I understand how to calculate aan arbitrage gain if I am told how to start (like “borrow Yen”…) But how can you say there may be an arbitrage opportunity without doing the calculation ? How would you proceed if you are told to calculate the gain of an arbitrage theory during the exam ? Would you randomly start borrowing a currency and compute the gain/loss ? Or do you have any tip to do the right calculation the first time ?
Loup, In an arbitrage situation you will never use your own money, so you will always have to borrow. You will, of course, want to borrow at the lowest rate and not the higher rate. From there it’s just a matter of identifying how you can make a profit given the spot rates and forward rates. This gets more complicated when they include dealer bid-ask spreads but just remember that the dealer always wins.

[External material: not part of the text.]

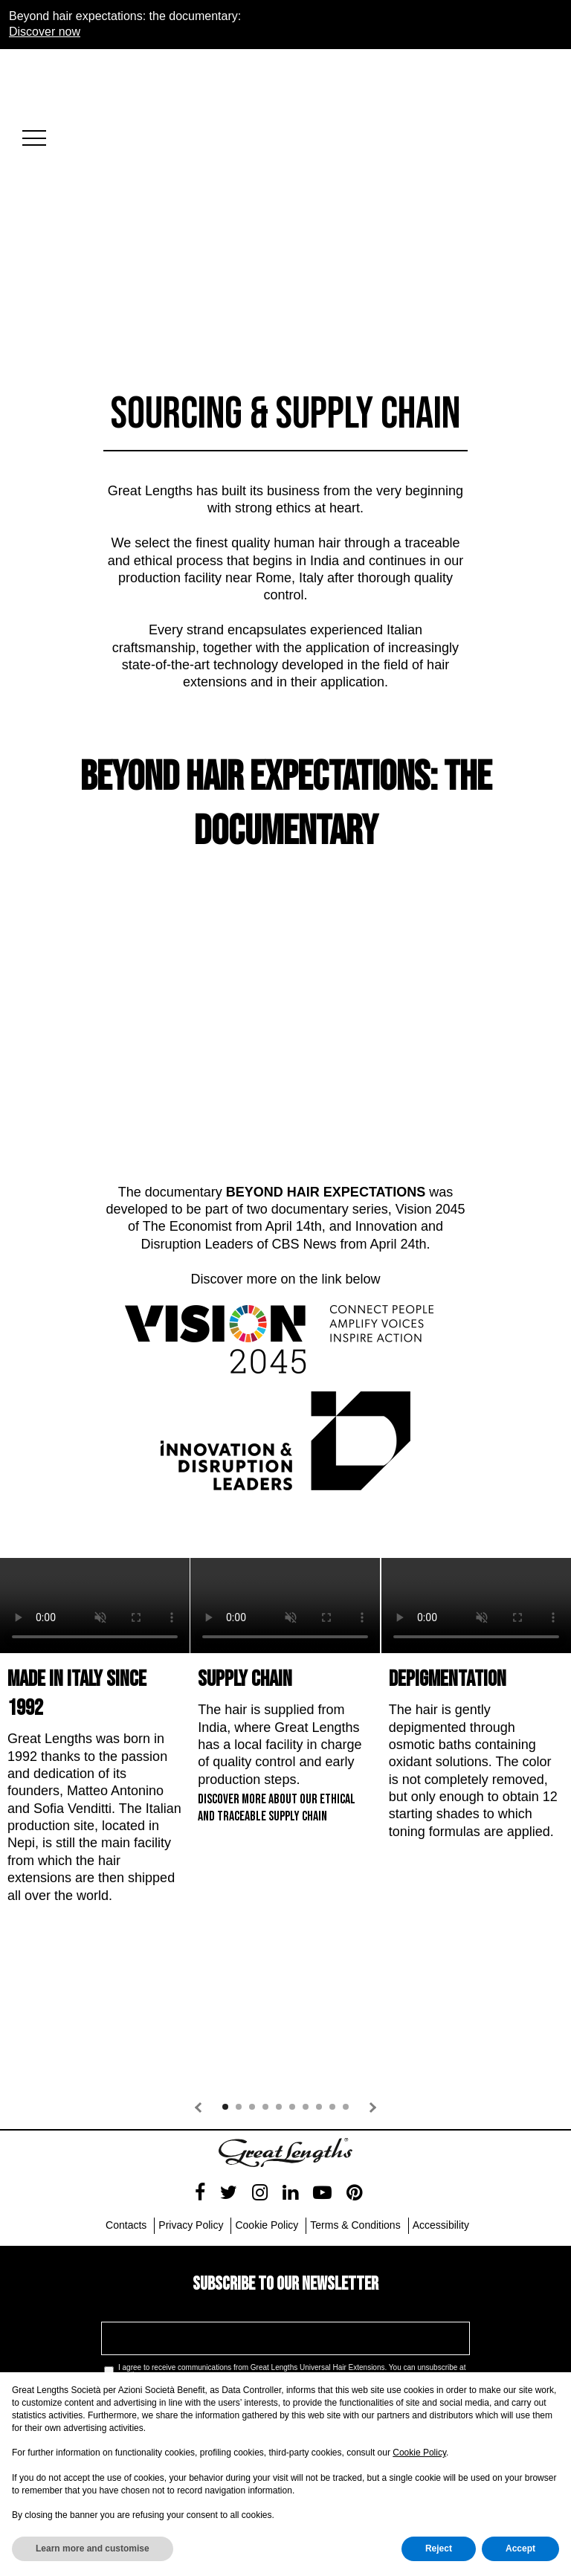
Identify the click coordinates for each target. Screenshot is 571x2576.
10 (346, 1991)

I ALWAYS diagram these questions out. Just draw a triangle and place the currencies on each point then use arrows to depict the flow of money. I can’t tell you how much this has helped me in solving triangular arbitrage questions.
In triangular arbitrage, you can start with any amount of any currency and earn the same % arbitrage profit if you go around the triangle the right direction. With a borrow and invest in another currency, and then pay off loan, just determine which currency has a positive Foreign Currency Risk Premium and borrow in the currency with the negative FCRP and invest in the currency with the positive FCRP.